**ENTRIES SHOWN**
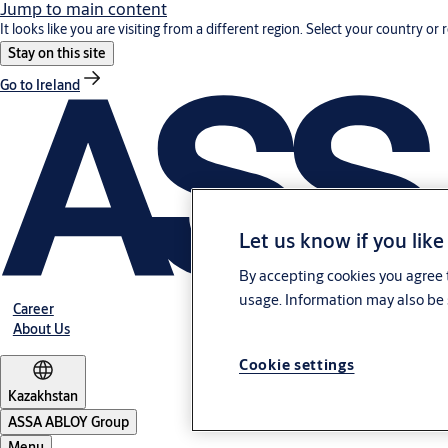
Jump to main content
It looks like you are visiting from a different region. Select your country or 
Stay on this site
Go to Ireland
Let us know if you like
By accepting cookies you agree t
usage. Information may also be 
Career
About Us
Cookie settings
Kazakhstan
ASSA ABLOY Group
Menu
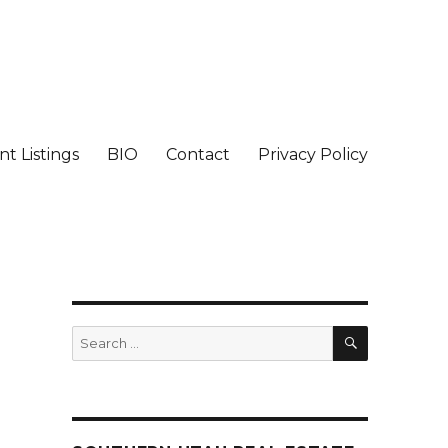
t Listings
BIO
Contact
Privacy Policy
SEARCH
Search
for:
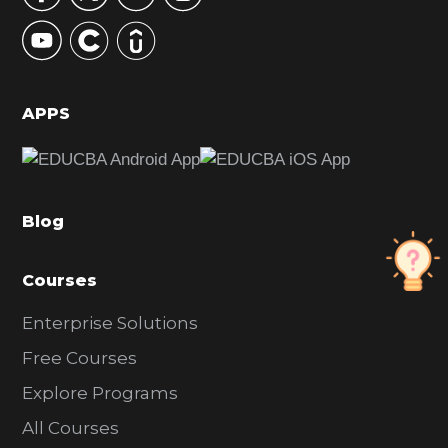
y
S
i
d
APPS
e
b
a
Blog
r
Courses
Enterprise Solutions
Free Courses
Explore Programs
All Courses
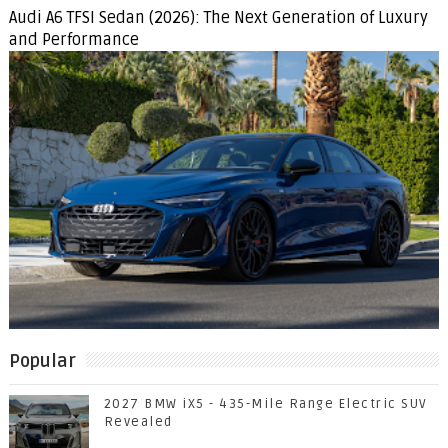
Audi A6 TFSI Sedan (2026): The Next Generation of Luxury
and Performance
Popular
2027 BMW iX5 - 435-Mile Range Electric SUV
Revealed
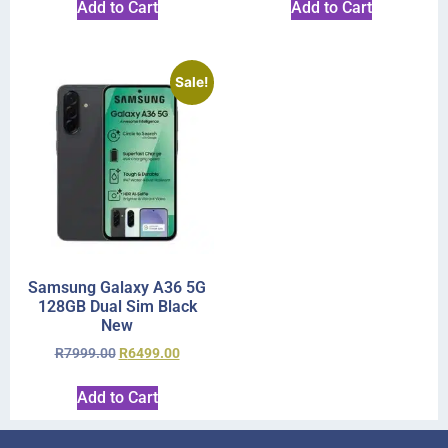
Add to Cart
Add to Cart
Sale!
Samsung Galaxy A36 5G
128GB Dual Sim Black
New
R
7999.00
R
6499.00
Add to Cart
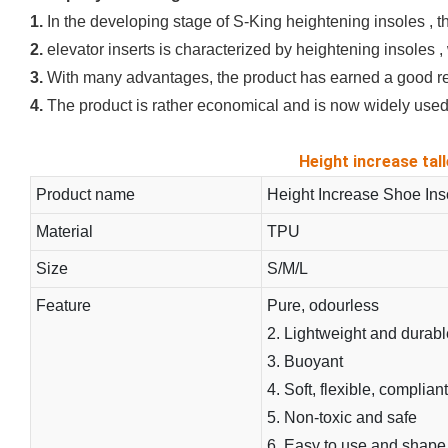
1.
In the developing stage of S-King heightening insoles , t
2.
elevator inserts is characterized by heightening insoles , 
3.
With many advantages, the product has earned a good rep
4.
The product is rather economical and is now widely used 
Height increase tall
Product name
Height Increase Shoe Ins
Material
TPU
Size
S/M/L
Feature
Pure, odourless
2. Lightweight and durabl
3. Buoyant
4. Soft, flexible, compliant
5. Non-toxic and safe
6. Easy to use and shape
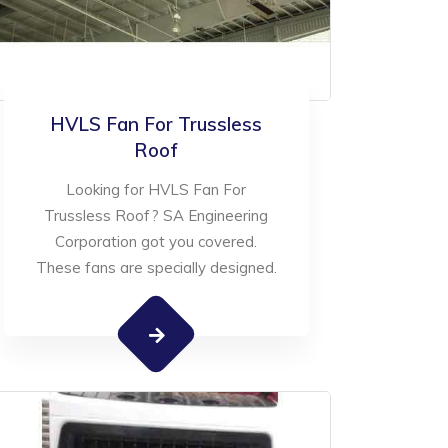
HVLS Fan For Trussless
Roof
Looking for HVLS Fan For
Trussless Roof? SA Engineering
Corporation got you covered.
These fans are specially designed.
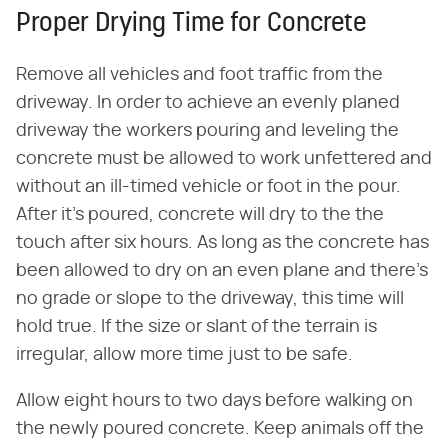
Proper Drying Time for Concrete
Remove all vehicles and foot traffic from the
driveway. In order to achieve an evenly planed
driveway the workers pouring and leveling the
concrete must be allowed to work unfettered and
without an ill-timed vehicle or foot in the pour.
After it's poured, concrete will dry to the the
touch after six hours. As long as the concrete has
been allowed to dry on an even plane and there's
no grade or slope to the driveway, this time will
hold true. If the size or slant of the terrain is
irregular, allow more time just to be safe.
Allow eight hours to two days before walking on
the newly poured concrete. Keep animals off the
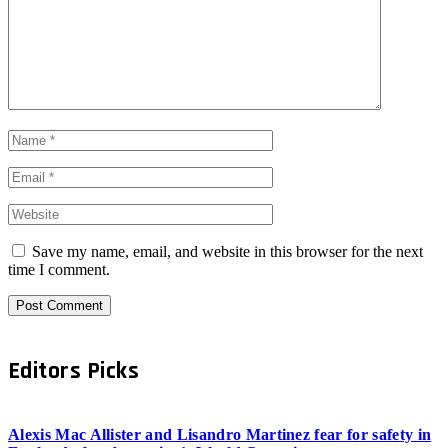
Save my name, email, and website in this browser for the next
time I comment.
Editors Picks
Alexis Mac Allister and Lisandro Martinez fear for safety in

---

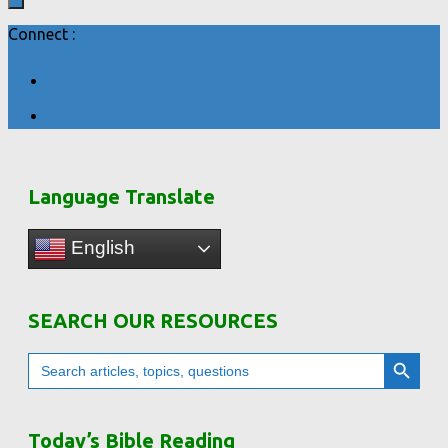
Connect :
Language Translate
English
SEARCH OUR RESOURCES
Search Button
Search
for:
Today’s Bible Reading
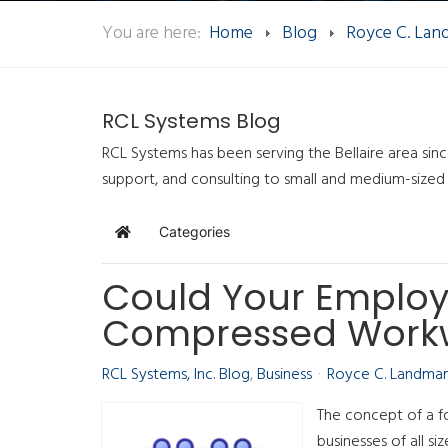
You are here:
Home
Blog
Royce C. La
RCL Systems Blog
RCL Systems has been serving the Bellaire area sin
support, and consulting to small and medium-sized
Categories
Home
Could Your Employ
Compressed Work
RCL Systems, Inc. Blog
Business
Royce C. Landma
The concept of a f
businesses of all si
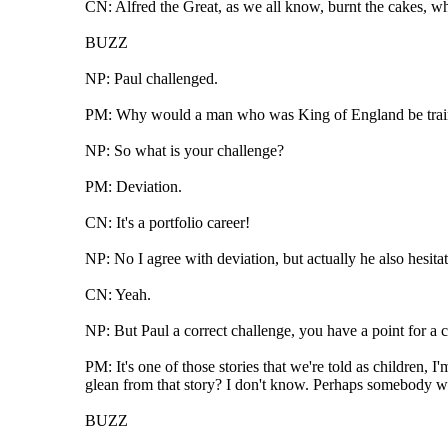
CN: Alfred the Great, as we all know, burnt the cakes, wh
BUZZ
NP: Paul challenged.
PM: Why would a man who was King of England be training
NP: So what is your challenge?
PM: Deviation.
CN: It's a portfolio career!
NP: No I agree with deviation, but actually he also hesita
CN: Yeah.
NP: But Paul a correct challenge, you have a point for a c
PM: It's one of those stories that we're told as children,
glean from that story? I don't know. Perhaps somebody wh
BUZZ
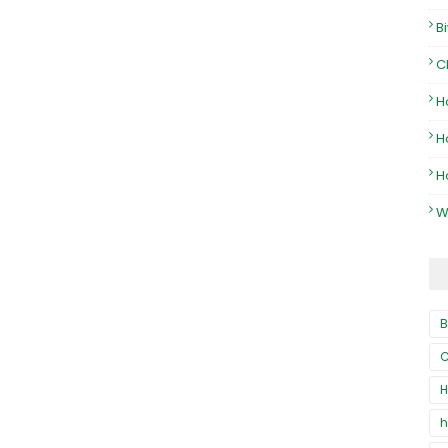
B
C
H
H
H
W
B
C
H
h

**PROMPT**
Look through the material above and work out how many of its lines contain "that". State the number only.

**ANSWER TO THIS PROBLEM**
2